When the final figures for Pathway's fall 2012 enrollment came across the desk of BYU-Idaho president Kim B. Clark, he was astonished.

The numbers were much higher than he had expected. But as impressive as the numbers may have been, it wasn't the sheer quantity of Pathway students that was important. It was the story those statistics told. Pathway had identified - and was meeting - a critical need within The Church of Jesus Christ of Latter-day Saints.  

"We've hit a vein," President Clark recalls thinking at the time. Now, five years after the program's inception, Pathway continues to do just that. 

The program's philosophical underpinnings are as old as the Church itself, explains Henry J. Eyring, whose stewardship as BYU-Idaho's advancement vice president includes Pathway. He notes the early efforts by Church founder Joseph Smith and his successor, Brigham Young, to make education in both spiritual and temporal matters more readily available to the Latter-day Saints. 

That same desire guided the foundation of BYU-Idaho's pioneer forebear, Bannock Stake Academy, in 1888. Later, in the concluding decades of the institution's Ricks College era, former presidents Henry B. Eyring and David A. Bednar would use their inaugural addresses to outline bold visions of education being delivered to Church members well beyond the confines of the Rexburg campus. After the transition to BYU-Idaho, that vision was articulated yet again by President Clark in his own inaugural response in 2005.

"The roots of Pathway are the roots of this institution, and frankly, of the restored gospel in this dispensation," Henry J. Eyring says. 

Drawing on an institutional legacy of frugality and wise use of resources, BYU-Idaho launched the Pathway program in 2009 by utilizing the existing infrastructure of meetinghouses and the Church Educational System's seminary and institute program. Face-to-face interaction at gatherings in those Church-owned facilities is blended with BYU-Idaho's online course offerings. That approach, coupled with the volunteer efforts of local service missionaries who administer each site, allows the program to be delivered at a lower cost in a wide range of locations. 

"This is about the humblest, the least well-off Church members getting the kind of education they need to provide for themselves and their families and to lead in the Church--and to do it in a way that is affordable for them," Eyring says.  

As Pathway has evolved over its first five years, experience has shown that the students who participate come with any number of goals in mind. Some are seeking to better their circumstances through additional education while others are simply looking for personal enrichment. Some use the program as a springboard for matriculation into a bachelor's degree program, either at BYU-Idaho or another university. But no matter what brings a student to Pathway, he or she finds a unique educational opportunity offered in an inclusive and nurturing environment. 
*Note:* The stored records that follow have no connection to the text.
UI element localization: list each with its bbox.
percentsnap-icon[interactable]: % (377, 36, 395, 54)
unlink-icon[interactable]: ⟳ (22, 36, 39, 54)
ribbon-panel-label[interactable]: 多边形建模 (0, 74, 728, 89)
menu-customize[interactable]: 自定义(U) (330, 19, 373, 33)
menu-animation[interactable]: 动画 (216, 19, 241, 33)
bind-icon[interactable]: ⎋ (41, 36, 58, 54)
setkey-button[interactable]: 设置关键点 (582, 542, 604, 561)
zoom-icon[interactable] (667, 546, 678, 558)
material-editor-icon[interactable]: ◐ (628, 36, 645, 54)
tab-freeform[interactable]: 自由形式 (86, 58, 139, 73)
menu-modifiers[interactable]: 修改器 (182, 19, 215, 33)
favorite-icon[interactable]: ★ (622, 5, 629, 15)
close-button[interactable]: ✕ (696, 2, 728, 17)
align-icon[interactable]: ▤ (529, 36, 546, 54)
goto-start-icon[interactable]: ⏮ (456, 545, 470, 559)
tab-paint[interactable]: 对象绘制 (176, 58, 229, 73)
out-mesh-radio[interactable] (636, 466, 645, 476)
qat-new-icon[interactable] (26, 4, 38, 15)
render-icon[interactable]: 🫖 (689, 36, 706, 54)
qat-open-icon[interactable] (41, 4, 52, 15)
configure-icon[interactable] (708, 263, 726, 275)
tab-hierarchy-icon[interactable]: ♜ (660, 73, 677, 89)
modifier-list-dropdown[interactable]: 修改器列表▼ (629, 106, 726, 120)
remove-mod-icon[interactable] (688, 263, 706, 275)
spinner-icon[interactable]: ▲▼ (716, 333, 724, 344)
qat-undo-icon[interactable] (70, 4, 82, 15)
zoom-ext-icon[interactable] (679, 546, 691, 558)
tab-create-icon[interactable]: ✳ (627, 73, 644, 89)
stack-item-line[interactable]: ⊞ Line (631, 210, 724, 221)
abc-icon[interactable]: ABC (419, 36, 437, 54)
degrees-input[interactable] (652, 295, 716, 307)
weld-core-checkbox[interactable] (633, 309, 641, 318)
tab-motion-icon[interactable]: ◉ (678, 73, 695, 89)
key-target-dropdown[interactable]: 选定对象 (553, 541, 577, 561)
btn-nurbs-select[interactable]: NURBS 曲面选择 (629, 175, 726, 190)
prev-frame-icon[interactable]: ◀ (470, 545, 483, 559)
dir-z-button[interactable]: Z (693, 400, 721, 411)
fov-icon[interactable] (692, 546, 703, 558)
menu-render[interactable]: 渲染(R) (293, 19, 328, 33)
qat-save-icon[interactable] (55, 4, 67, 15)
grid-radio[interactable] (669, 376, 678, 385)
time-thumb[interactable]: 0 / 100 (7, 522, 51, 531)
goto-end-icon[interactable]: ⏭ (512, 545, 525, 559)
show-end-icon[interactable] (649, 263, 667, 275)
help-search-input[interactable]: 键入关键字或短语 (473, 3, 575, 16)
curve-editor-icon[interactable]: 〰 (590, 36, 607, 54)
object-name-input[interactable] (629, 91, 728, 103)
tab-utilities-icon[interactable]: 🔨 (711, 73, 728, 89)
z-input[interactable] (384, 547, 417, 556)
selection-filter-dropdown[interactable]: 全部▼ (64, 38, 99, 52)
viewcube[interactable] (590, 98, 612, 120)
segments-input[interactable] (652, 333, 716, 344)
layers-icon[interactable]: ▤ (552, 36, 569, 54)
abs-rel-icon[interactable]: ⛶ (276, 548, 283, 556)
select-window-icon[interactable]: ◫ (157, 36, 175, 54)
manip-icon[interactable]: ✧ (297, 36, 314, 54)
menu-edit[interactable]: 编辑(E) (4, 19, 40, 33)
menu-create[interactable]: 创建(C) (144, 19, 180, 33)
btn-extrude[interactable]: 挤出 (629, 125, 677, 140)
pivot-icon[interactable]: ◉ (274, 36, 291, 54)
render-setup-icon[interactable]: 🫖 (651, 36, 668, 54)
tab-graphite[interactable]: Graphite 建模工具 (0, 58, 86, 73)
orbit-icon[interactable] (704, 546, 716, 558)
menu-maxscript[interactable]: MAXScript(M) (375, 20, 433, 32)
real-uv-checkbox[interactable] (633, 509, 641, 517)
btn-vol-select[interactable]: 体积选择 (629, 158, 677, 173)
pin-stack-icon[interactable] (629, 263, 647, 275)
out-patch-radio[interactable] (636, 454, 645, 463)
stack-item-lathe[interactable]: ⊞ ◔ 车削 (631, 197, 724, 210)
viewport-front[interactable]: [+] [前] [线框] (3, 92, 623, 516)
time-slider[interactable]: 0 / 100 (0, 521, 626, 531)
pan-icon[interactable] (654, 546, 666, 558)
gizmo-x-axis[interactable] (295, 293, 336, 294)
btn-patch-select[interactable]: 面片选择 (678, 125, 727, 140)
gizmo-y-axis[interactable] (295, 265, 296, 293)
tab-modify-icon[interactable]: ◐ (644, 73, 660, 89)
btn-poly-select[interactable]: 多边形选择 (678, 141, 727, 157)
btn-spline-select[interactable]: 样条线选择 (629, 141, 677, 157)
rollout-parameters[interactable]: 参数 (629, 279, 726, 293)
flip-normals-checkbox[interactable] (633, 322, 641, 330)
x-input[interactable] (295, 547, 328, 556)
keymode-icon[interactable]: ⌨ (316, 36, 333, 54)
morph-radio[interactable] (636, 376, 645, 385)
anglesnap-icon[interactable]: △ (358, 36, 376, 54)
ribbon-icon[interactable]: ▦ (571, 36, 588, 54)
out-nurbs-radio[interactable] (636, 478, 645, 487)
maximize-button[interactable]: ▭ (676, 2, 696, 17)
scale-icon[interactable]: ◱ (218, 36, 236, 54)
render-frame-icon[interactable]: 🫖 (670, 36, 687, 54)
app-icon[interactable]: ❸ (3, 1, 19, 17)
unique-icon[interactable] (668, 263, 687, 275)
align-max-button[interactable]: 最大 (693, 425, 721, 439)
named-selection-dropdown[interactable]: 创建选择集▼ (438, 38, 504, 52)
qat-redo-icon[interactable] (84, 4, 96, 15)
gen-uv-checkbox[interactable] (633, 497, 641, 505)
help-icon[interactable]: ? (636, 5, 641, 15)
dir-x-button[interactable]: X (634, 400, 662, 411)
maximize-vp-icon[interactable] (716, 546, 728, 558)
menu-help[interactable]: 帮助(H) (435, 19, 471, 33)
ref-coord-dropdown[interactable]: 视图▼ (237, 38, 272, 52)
"Pathway is a conduit to education for members of the Church from a variety of backgrounds and skill levels," says J.D. Griffith, managing director of Pathway. "We try to open the doors of Pathway to as many students as we can."

Once they've walked through those doors, students are guided through an experience designed to help them meet three key objectives: get the gospel deep into their hearts, help them become lifelong learners, and prepare to lead and support a family.  

"We want to train up the mothers and fathers, the priesthood and Relief Society leaders of the Church," Eyring says. "The Spirit is crucial. Ministering is crucial. Leadership is crucial."

That notion of ministering soon emerged as a defining aspect of Pathway, Griffith adds. The program's administrators have found that although they oversee a site's initial implementation and provide it with ongoing support, Pathway succeeds best when it is priesthood led and driven at the local level. 

"The real blessings of Pathway occur when priesthood leaders see Pathway as part of their ministry - when priesthood leaders see that Pathway changes the heart and mind of one of their flock. Real growth happens when members of the Church gather together and the Spirit testifies of both spiritual and temporal truths. That is what happens with Pathway," Griffith says. 

That growth and edification is the ultimate purpose of Pathway. There is clearly much of BYU-Idaho in Pathway - its innovative approach to delivering educational opportunity through online and in-person settings, its emphasis on affordability and accessibility. In the end, though, the program's mission to bless individuals and families in a gospel-centered environment transcends its BYU-Idaho roots. 

"Pathway is for the kingdom," President Clark says emphatically. "It's not for the university."  

Just as BYU-Idaho is not the focus of Pathway, neither is the program's continuing expansion or increasing enrollment. Milestones like this year's fifth anniversary can easily be measured by such statistics, but Pathway's true worth and impact on the Church are measured by its ability to bless lives, and, in some cases, even save souls.  

That makes the message to each potential Pathway student not unlike the message of the gospel of Jesus Christ itself. And it's a message President Clark can easily imagine sharing with someone considering whether to participate in Pathway.  

"You're a child of God," he says. "You have a great future and Pathway can help you find your path. God has a plan for you. He knows exactly where you are. He loves you. He has prepared a way for you. That path will include education, a family, and service in His kingdom. He has much work for you to do. You have a great future."